What you return must be the lines of the data that hold the word "escribió".
▼▼▼
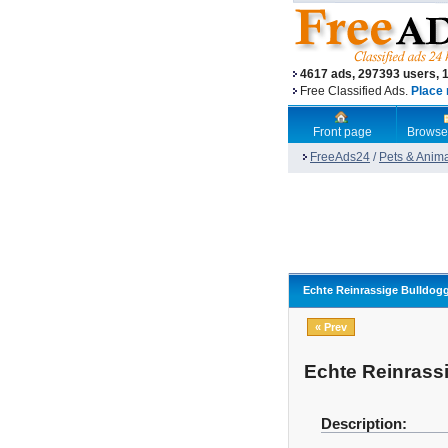
4617 ads, 297393 users, 
Free Classified Ads.
Place 
Front page
Browse
FreeAds24
/
Pets & Anim
Echte Reinrassige Bulldogg
« Prev
Echte Reinrassi
Description:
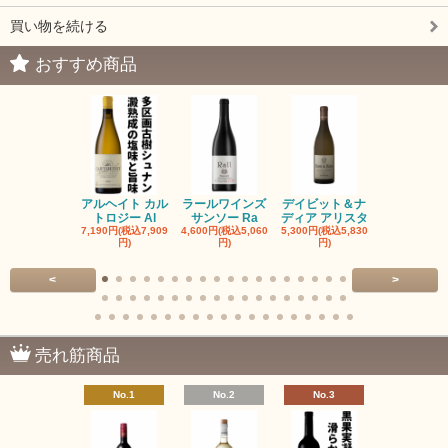
買い物を続ける
おすすめ商品
アルヘイト カル
ラールワインズ
デイビット＆ナ
デイビット
トロジー Al
サンソー Ra
ディア アリスタ
ディア エル
7,190円(税込7,909
4,600円(税込5,060
5,300円(税込5,830
5,300円(税込5
円)
円)
円)
円)
<
>
売れ筋商品
No.1
No.2
No.3
No.4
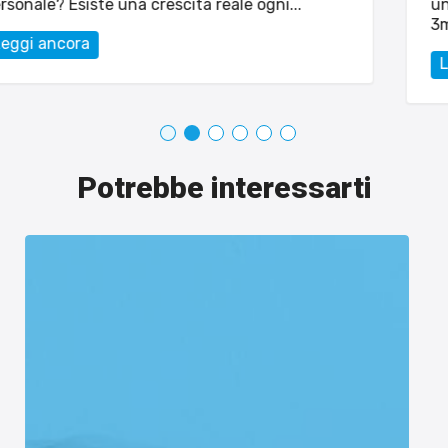
università a Pisa (Informatica Umanistica), su
3mgrafica.com...
Leggi ancora
Potrebbe interessarti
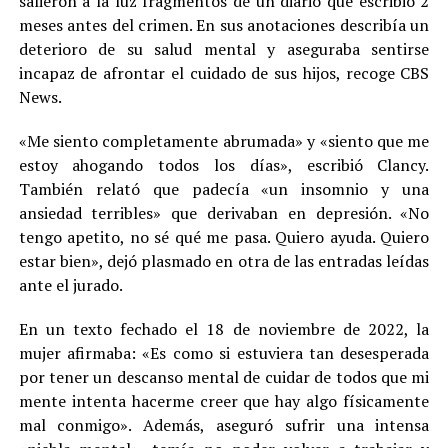
salieron a la luz fragmentos de un diario que escribió 2
meses antes del crimen. En sus anotaciones describía un
deterioro de su salud mental y aseguraba sentirse
incapaz de afrontar el cuidado de sus hijos, recoge CBS
News.
«Me siento completamente abrumada» y «siento que me
estoy ahogando todos los días», escribió Clancy.
También relató que padecía «un insomnio y una
ansiedad terribles» que derivaban en depresión. «No
tengo apetito, no sé qué me pasa. Quiero ayuda. Quiero
estar bien», dejó plasmado en otra de las entradas leídas
ante el jurado.
En un texto fechado el 18 de noviembre de 2022, la
mujer afirmaba: «Es como si estuviera tan desesperada
por tener un descanso mental de cuidar de todos que mi
mente intenta hacerme creer que hay algo físicamente
mal conmigo». Además, aseguró sufrir una intensa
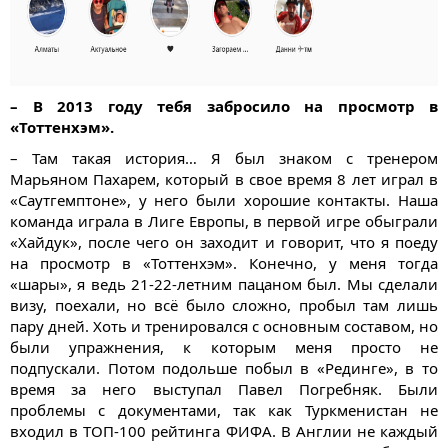
– В 2013 году тебя забросило на просмотр в
«Тоттенхэм».
– Там такая история… Я был знаком с тренером
Марьяном Пахарем, который в свое время 8 лет играл в
«Саутгемптоне», у него были хорошие контакты. Наша
команда играла в Лиге Европы, в первой игре обыграли
«Хайдук», после чего он заходит и говорит, что я поеду
на просмотр в «Тоттенхэм». Конечно, у меня тогда
«шары», я ведь 21-22-летним пацаном был. Мы сделали
визу, поехали, но всё было сложно, пробыл там лишь
пару дней. Хоть и тренировался с основным составом, но
были упражнения, к которым меня просто не
подпускали. Потом подольше побыл в «Рединге», в то
время за него выступал Павел Погребняк. Были
проблемы с документами, так как Туркменистан не
входил в ТОП-100 рейтинга ФИФА. В Англии не каждый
▲▲▲
__Result for this task__
salieron a la luz fragmentos de un diario que escribió 2
estoy ahogando todos los días», escribió Clancy.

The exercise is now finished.